However, they are still at risk.  Even if you feel that you don’t need it, that does not necessarily mean that your body, from a biological human factor, doesn’t need it. According to the NIH study concluded that health researchers need to consider social disconnectedness and perceived isolation simultaneously, when assessing lower levels of self-rated physical health in individuals.

Being social is a primal need.  Holt and Lunstad found that social isolation and loneliness increase risk of death by up to 30%, and they calculated it as a greater risk to health than smoking and obesity.  Although all of us feel lonely at times, this emotional state has been misunderstood. The lonely have been characterized as antisocial loners, lacking in social skills.  Not wanted to be blamed for their loneliness, many people resist admitting to it, even to themselves.

According to the University of Chicago, Social Neuroscientist John Cacioppo, PhD, backed by an NIH 2019 review, that’s dangerous.  Per the NIH, social relationships infuse life with meaning, whereas loneliness diminishes one’s sense of meaning in life.  Both loneliness and a reduced sense of meaning are closely associated with declines in functional and cognitive capacity.  Brain image studies show that loneliness places the brain into a survival mode state of hyper vigilance, and the negative effects, include increased harmful cortisol levels, impulse responses, and fitful sleep.

Couples Enjoying Social Gathering

Carioppo urges people to respond to feeling isolated, or other signs of loneliness, as they would to other biological indicators, such as hunger, thirst, or pain.  In his book, “Loneliness: Human Nature and A Need For Social Connection,” Cacioppo explores a psychological component of loneliness that may have a dramatic implication for overall health.

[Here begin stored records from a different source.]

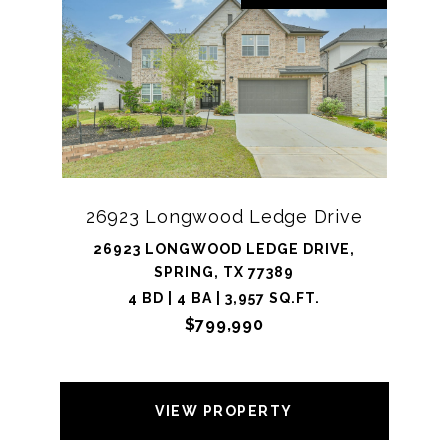
26923 Longwood Ledge Drive
26923 LONGWOOD LEDGE DRIVE,
SPRING, TX 77389
4 BD | 4 BA | 3,957 SQ.FT.
$799,990
VIEW PROPERTY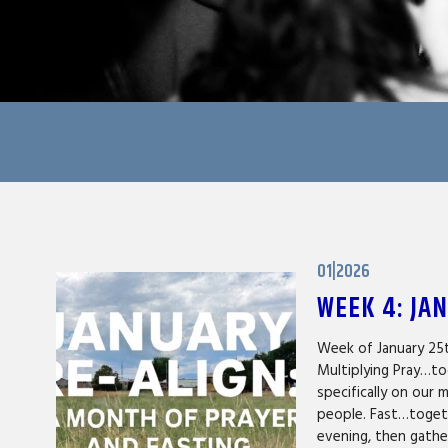
01|2026
WEEK 4: JA
Week of January 25
Multiplying Pray…to
specifically on our 
people. Fast…togeth
evening, then gath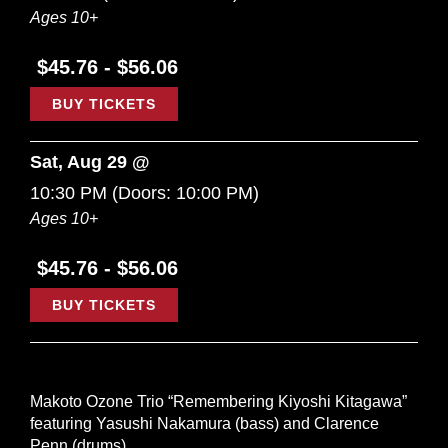
Ages 10+
$45.76 - $56.06
BUY TICKETS
Sat, Aug 29 @
10:30 PM
(Doors:
10:00 PM
)
Ages 10+
$45.76 - $56.06
BUY TICKETS
Makoto Ozone Trio “Remembering Kiyoshi Kitagawa”
featuring Yasushi Nakamura (bass) and Clarence
Penn (drums).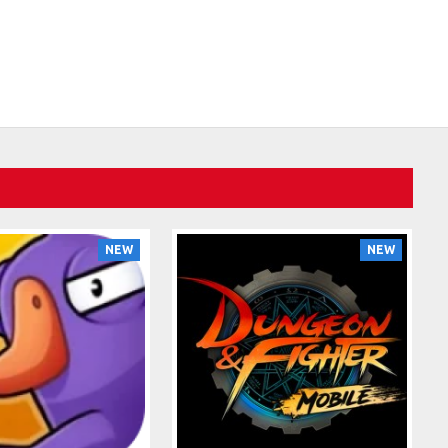
NEW
NEW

The lethality of loneliness” video (2) with John Cacioppo is definitely worth watching.  Studies, like the one published in the Proceeding of the National Academy of Sciences, and John Cacioppo was the head of, reported that perceived social isolation causes physiological changes that can make someone sick or die prematurely.  In fact, the researchers found that for older adults, perceived social isolation can increase the risk of premature death by 14 percent.

It appears lonely people have more trouble with self control.  Therefore, someone feeling lonely is far from likely to overeat, eat unhealthy foods, or engage in other unhealthy behaviors, to feel better.  Studies on the impact of loneliness on physical health are alarming.  Loneliness has been found to cause inflammation, and raise stress hormone levels, which can increase the risk of heart disease, arthritis, type 2 diabetes, and dementia. An NIH study looked at the link between loneliness and social isolation and cardiovascular disease. The study determined that there is an increased risk of social isolation causing cardiovascular disease, but, call for more future studies.

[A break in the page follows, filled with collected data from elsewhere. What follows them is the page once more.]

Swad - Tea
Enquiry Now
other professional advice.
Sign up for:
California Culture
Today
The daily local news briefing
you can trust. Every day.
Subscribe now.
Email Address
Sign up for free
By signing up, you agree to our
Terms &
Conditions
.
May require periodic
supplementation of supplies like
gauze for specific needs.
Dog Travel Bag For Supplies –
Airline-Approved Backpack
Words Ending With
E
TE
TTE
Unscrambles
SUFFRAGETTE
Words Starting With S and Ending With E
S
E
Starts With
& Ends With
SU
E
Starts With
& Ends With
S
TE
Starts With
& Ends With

A Oregon Health and Science University 2015 study found that the mental health benefits of regular face-to-face social interactions can reduce someone’s risk of depression.  According to Lisa Jaremka, PhD, of the University of Delaware, people who are lonely may have suppressed immune systems, brought on by stress.  Dr. Jaremka said:

Making New Friends In Large Market

Some physiological indicators show up almost immediately in stressful situations,

she said,

such as the rise in blood pressure that commonly occurs during a heated argument.  But other effects may develop over a longer period of time, including weakened immune systems.

A 2012 study by Holwerda and colleagues published in the British Medical Journal found that feeling lonely, as distinct from being or living alone, is linked to an increased risk of developing dementia in later life.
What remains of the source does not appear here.